Double Feature: Ryuichi Sakamoto

Vorführungen

Opus - Ryuichi Sakamoto - 2023

Am 28. März 2023 verstarb der legendäre Komponist Ryuichi Sakamoto nach seinem Kampf gegen den Krebs. In den Jahren vor seinem Tod konnte Sakamoto nicht mehr live auftreten. Einzelne Konzerte, ganz zu schweigen von ausgedehnten Welttourneen, waren zu anstrengend.

Ryuichi Sakamoto wurde 1952 in der Präfektur Tokio geboren und begann seine Laufbahn als Jazz-Pianist. Bereits während seiner Schulzeit spielte er in diversen Jazzbands und studierte schließlich an der Tokyo National University of Fine Arts and Music mit den Schwerpunkten elektronische und ethnische Musik. 1975 war er an Keizo Inoues Album Intimate beteiligt. Seine eigentliche Karriere begann in den späten 1970er-Jahren, namentlich mit seinem ersten Soloalbum 1000 Knives (1978), das eine Mischung aus Elektropop, Fusion Jazz, experimenteller Musik und Reggae enthielt.

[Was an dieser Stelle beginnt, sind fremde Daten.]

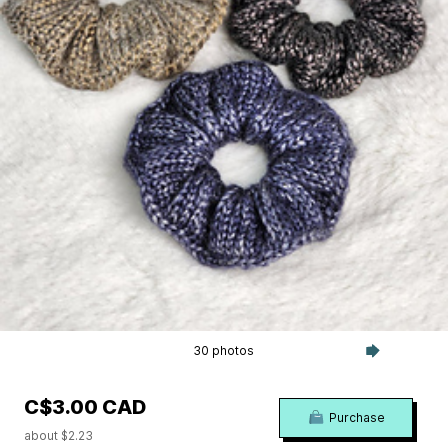
30 photos
C$3.00 CAD
Purchase
about $2.23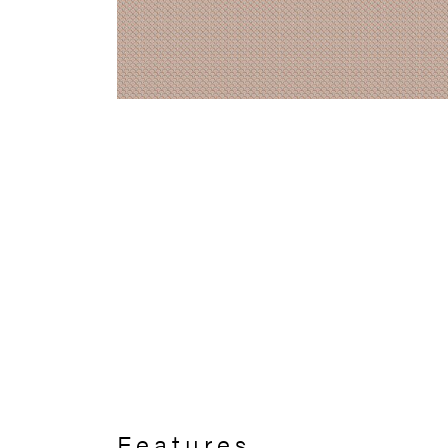
Features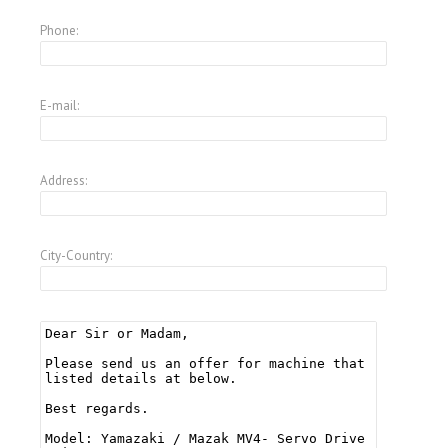
Phone:
E-mail:
Address:
City-Country: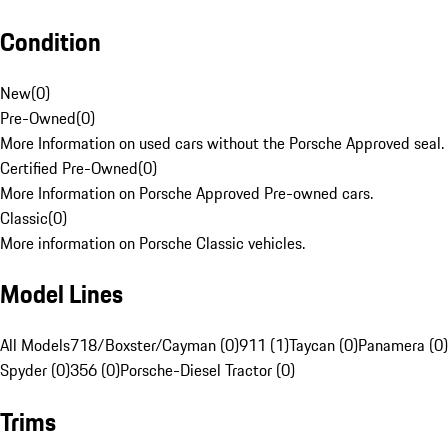
Condition
New
(
0
)
Pre-Owned
(
0
)
More Information on used cars without the Porsche Approved seal.
Certified Pre-Owned
(
0
)
More Information on Porsche Approved Pre-owned cars.
Classic
(
0
)
More information on Porsche Classic vehicles.
Model Lines
All Models
718/Boxster/Cayman (0)
911 (1)
Taycan (0)
Panamera (0)
Spyder (0)
356 (0)
Porsche-Diesel Tractor (0)
Trims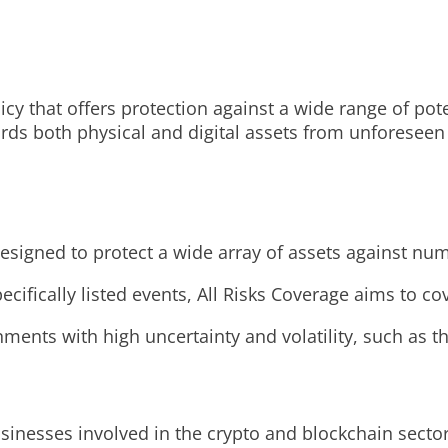
y that offers protection against a wide range of potent
rds both physical and digital assets from unforeseen e
designed to protect a wide array of assets against num
ifically listed events, All Risks Coverage aims to cove
ronments with high uncertainty and volatility, such as 
usinesses involved in the crypto and blockchain sector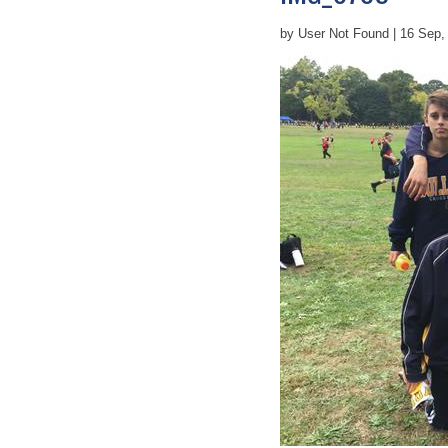
by User Not Found | 16 Sep,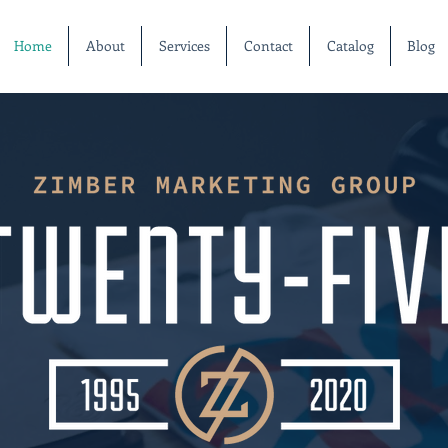
Home
About
Services
Contact
Catalog
Blog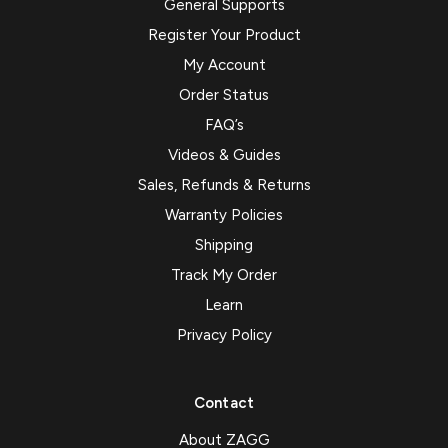
General Supports
Register Your Product
My Account
Order Status
FAQ’s
Videos & Guides
Sales, Refunds & Returns
Warranty Policies
Shipping
Track My Order
Learn
Privacy Policy
Contact
About ZAGG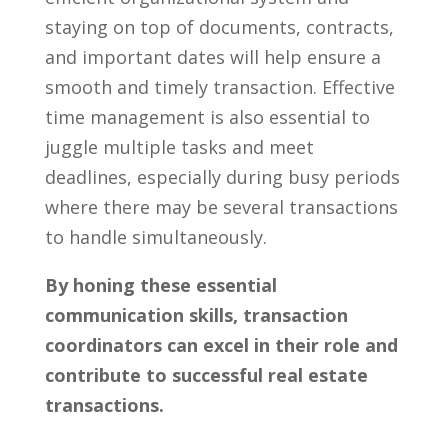
staying on top ​of documents, contracts,⁢
and important dates will help ⁣ensure a⁣
smooth and timely transaction.⁤ Effective
time management is also essential to
juggle multiple tasks and meet
deadlines, ⁣especially during busy periods⁣
where there may be several transactions
to handle simultaneously.
By honing ‍these​ essential
communication‌ skills, transaction
coordinators can excel in their role and
contribute to successful real estate
transactions.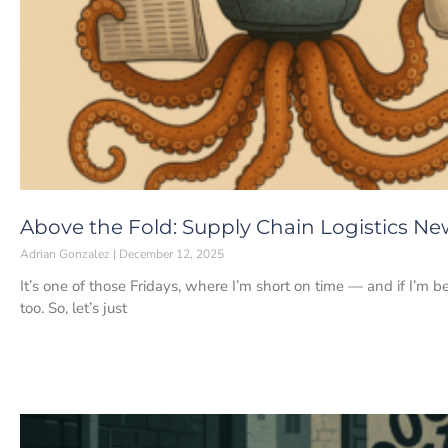
Above the Fold: Supply Chain Logistics Ne
Adrian Gonzalez
December 12, 2025
It’s one of those Fridays, where I’m short on time — and if I’m 
too. So, let’s just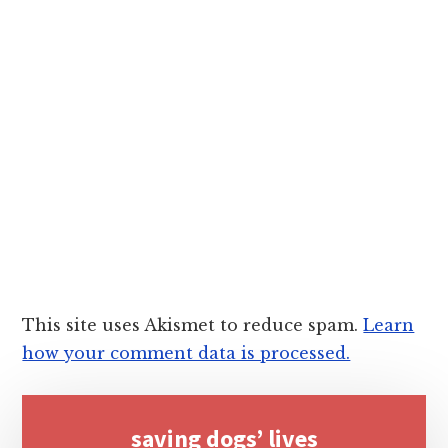
This site uses Akismet to reduce spam.
Learn
how your comment data is processed.
Primary
saving dogs’ lives
Sidebar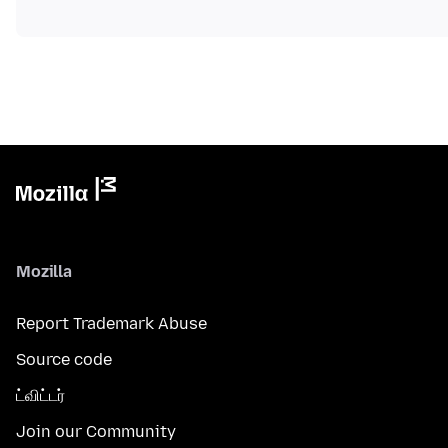
Mozilla
Report Trademark Abuse
Source code
ட்விட்டர்
Join our Community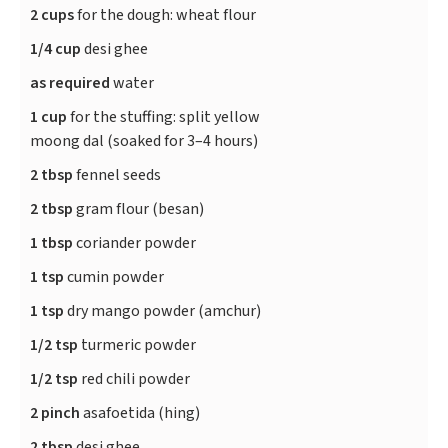
2 cups
for the dough: wheat flour
1/4 cup
desi ghee
as required
water
1 cup
for the stuffing: split yellow
moong dal (soaked for 3–4 hours)
2 tbsp
fennel seeds
2 tbsp
gram flour (besan)
1 tbsp
coriander powder
1 tsp
cumin powder
1 tsp
dry mango powder (amchur)
1/2 tsp
turmeric powder
1/2 tsp
red chili powder
2 pinch
asafoetida (hing)
2 tbsp
desi ghee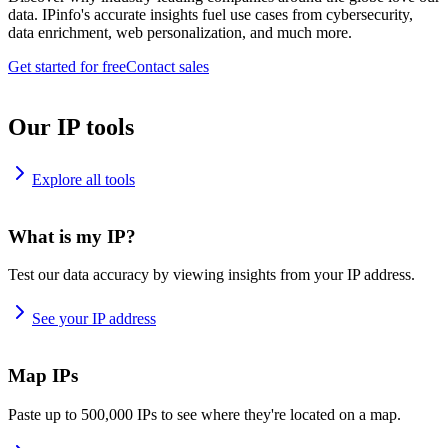
data. IPinfo's accurate insights fuel use cases from cybersecurity,
data enrichment, web personalization, and much more.
Get started for free
Contact sales
Our IP tools
Explore all tools
What is my IP?
Test our data accuracy by viewing insights from your IP address.
See your IP address
Map IPs
Paste up to 500,000 IPs to see where they're located on a map.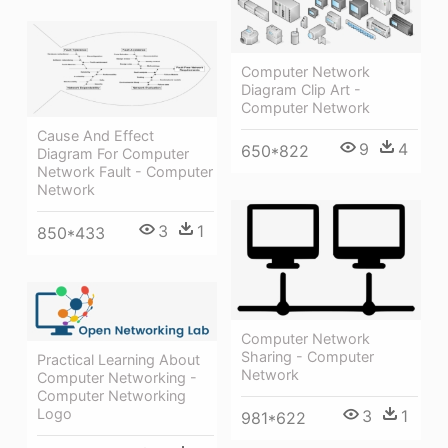
Computer Network
Diagram Clip Art -
Computer Network
Cause And Effect
9
4
650*822
Diagram For Computer
Network Fault - Computer
Network
3
1
850*433
Computer Network
Sharing - Computer
Practical Learning About
Network
Computer Networking -
Computer Networking
Logo
3
1
981*622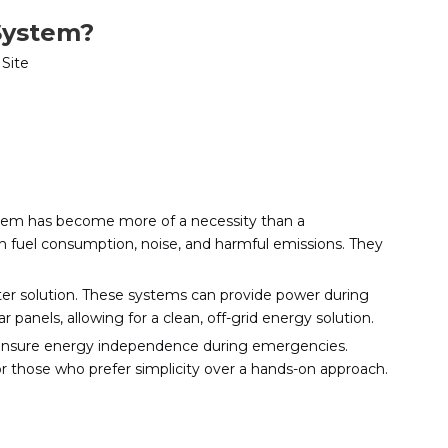
System?
:
Site
stem has become more of a necessity than a
igh fuel consumption, noise, and harmful emissions. They
eter solution. These systems can provide power during
panels, allowing for a clean, off-grid energy solution.
o ensure energy independence during emergencies.
for those who prefer simplicity over a hands-on approach.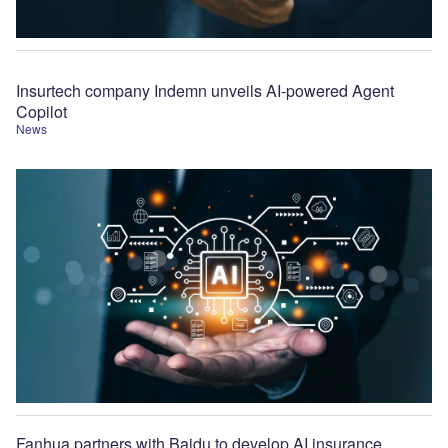
Insurtech company Indemn unveils AI-powered Agent
Copilot
News
Fanhua partners with Baidu to develop AI insurance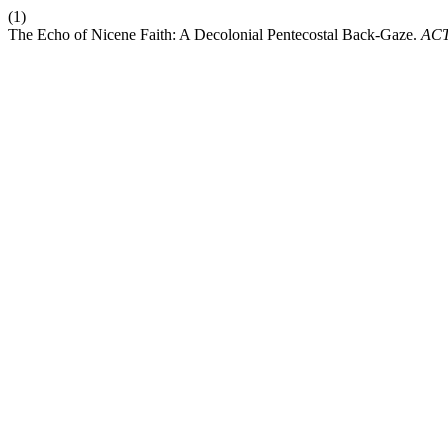
(1)
The Echo of Nicene Faith: A Decolonial Pentecostal Back-Gaze.
AC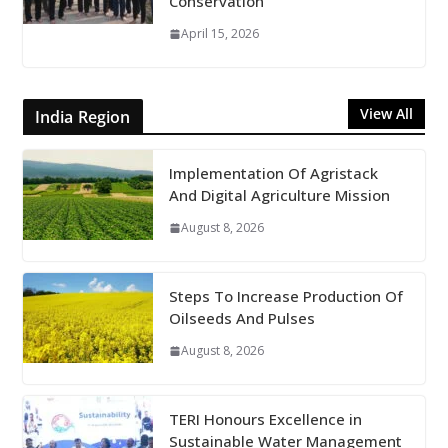
Conservation
April 15, 2026
View All
India Region
Implementation Of Agristack
And Digital Agriculture Mission
August 8, 2026
Steps To Increase Production Of
Oilseeds And Pulses
August 8, 2026
TERI Honours Excellence in
Sustainable Water Management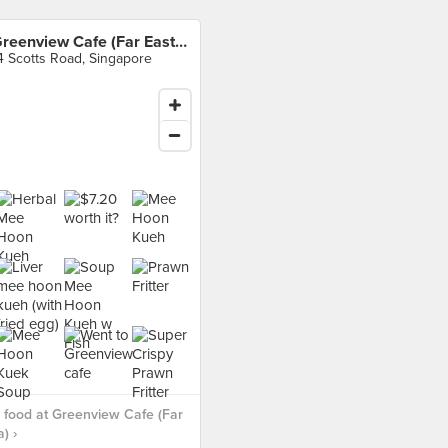
Greenview Cafe (Far East Plaza)
4 Scotts Road, Singapore
food at Greenview Cafe (Far
) ›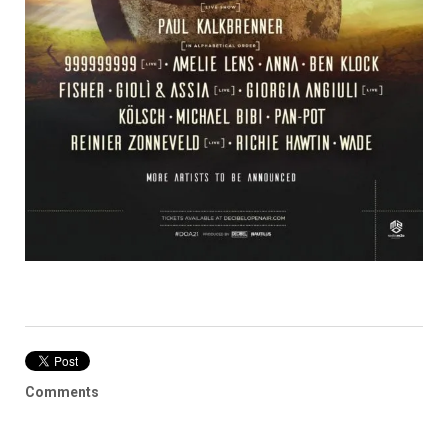
Comments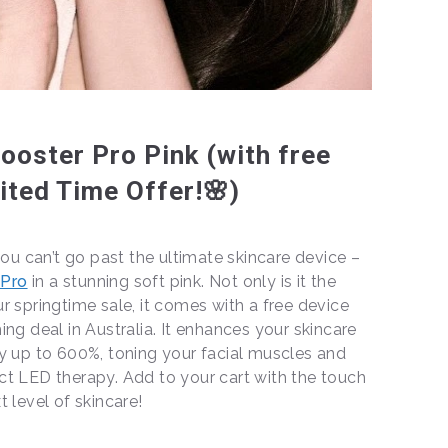
oster Pro Pink (with free
ited Time Offer!🌸)
you can’t go past the ultimate skincare device –
 Pro
in a stunning soft pink. Not only is it the
r springtime sale, it comes with a free device
ng deal in Australia. It enhances your skincare
y up to 600%, toning your facial muscles and
ct LED therapy. Add to your cart with the touch
t level of skincare!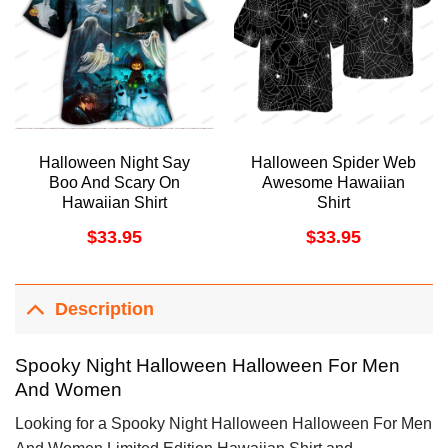
Halloween Night Say
Halloween Spider Web
Boo And Scary On
Awesome Hawaiian
Hawaiian Shirt
Shirt
$
33.95
$
33.95
Description
Spooky Night Halloween Halloween For Men
And Women
Looking for a Spooky Night Halloween Halloween For Men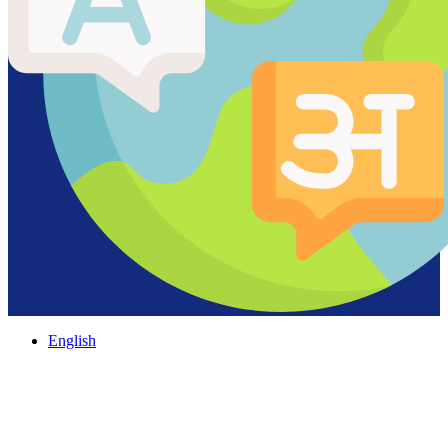
English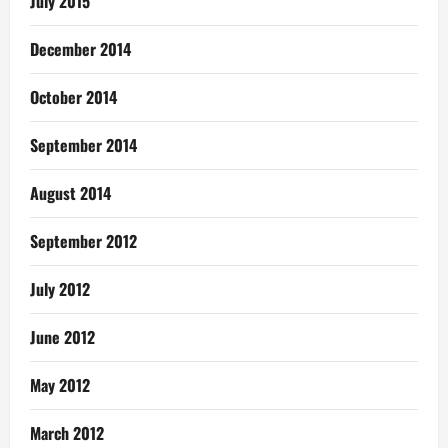
July 2015
December 2014
October 2014
September 2014
August 2014
September 2012
July 2012
June 2012
May 2012
March 2012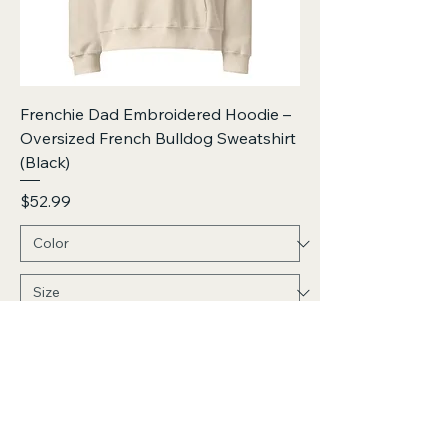
Frenchie Dad Embroidered Hoodie –
Oversized French Bulldog Sweatshirt
(Black)
Price
$52.99
Add to Cart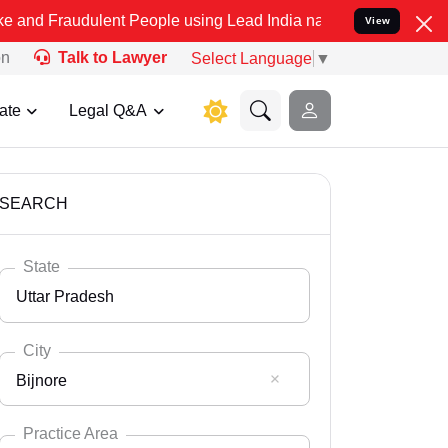
lent People using Lead India name to Resolve your Legal cases Spe
View
on
Talk to Lawyer
Select Language
▼
ate
Legal Q&A
SEARCH
State
Uttar Pradesh
City
Bijnore
Select State
Andaman Nicobar
Practice Area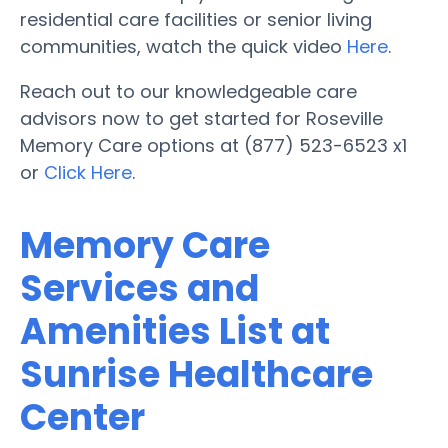
residential care facilities or senior living
communities, watch the quick video
Here
.
Reach out to our knowledgeable care
advisors now to get started for Roseville
Memory Care options at (877) 523-6523 x1
or
Click Here
.
Memory Care
Services and
Amenities List at
Sunrise Healthcare
Center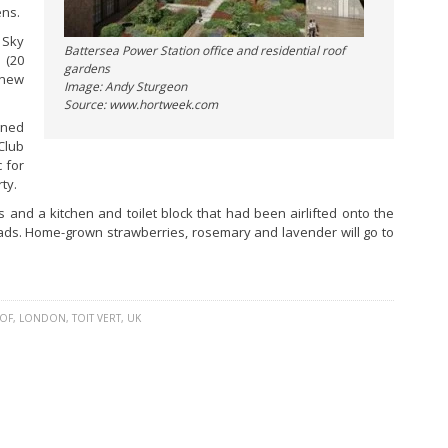
ens.
 Sky
Battersea Power Station office and residential roof
 (20
gardens
 new
Image: Andy Sturgeon
Source: www.hortweek.com
gned
Club
 for
ty.
and a kitchen and toilet block that had been airlifted onto the
lads. Home-grown strawberries, rosemary and lavender will go to
OF
,
LONDON
,
TOIT VERT
,
UK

Ungefähr zur selben Zeit gründete er als Bandleader zusammen mit Haruomi Hosono und Yukihiro Takahashi die einflussreiche japanische Elektropop-Band Yellow Magic Orchestra, die in Asien ungefähr den Stellenwert von Kraftwerk in Europa hat. Mit dem Stück Computer Game hatte die Band im Jahr 1979 einen Top-20-Erfolg in den britischen Charts.

Im Laufe seiner Karriere arbeitete Sakamoto mit vielen anderen bedeutenden Künstlern wie Towa Tei (ex-Deee-Lite), Iggy Pop und David Sylvian (dessen Alben Brilliant Trees und Secrets of the Beehive er unter anderem produzierte) sowie David Byrne, mit dem er den Soundtrack zum Film DER LETZTE KAISER aus dem Jahr 1987 aufnahm (die asiatisch anmutenden Titel stammen von Byrne, während die „europäisch-klassisch“ anmutenden Stücke von Sakamoto sind). Für diesen Soundtrack erhielt Sakamoto 1988 gemeinsam mit Byrne einen Oscar.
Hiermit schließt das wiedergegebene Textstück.